Sample answer: IronHeartForever drew Riri Williams in 2016 because she, as a Black and South Asian fan, needed to see this character represented with care and skill in the fan art ecosystem — and if she needed it, others did too. This reveals that fan visual creativity is not purely responsive to official media; it is also anticipatory and corrective, producing representation that the official media hasn't yet provided or doesn't produce adequately. Fan artists are often doing cultural work that precedes and sometimes shapes the official representation culture.
22. Using the gift economy framework from Chapter 17, explain why the AI image generation crisis is not simply a technical or legal problem but specifically a gift economy problem. What obligation was violated?
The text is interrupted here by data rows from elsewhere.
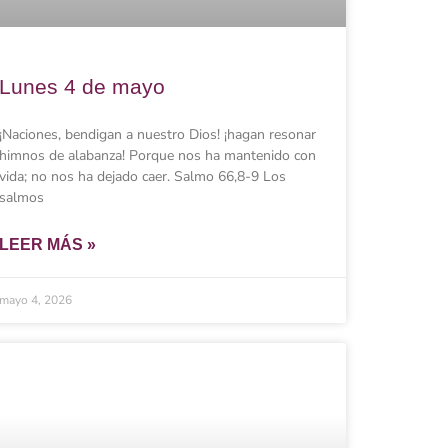
Lunes 4 de mayo
¡Naciones, bendigan a nuestro Dios! ¡hagan resonar
himnos de alabanza! Porque nos ha mantenido con
vida; no nos ha dejado caer. Salmo 66,8-9 Los
salmos
LEER MÁS »
mayo 4, 2026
Sample answer: The AI image generation crisis is a gift economy problem because fan artists' publicly posted work — given as gifts to their communities — was scraped without consent and used to train commercial systems. This violates the Maussian obligation to reciprocate: the fan artists gave their work as gifts; the appropriate reciprocation from those who benefited would be acknowledgment, attribution, and some form of return. Instead, their gifts were taken and used to build tools that now compete with the original givers, replacing the gift-giving labor without compensation or acknowledgment. This is Terranova's free labor concept at its most extreme: the gift becomes the raw material for the tool that destroys the gift economy.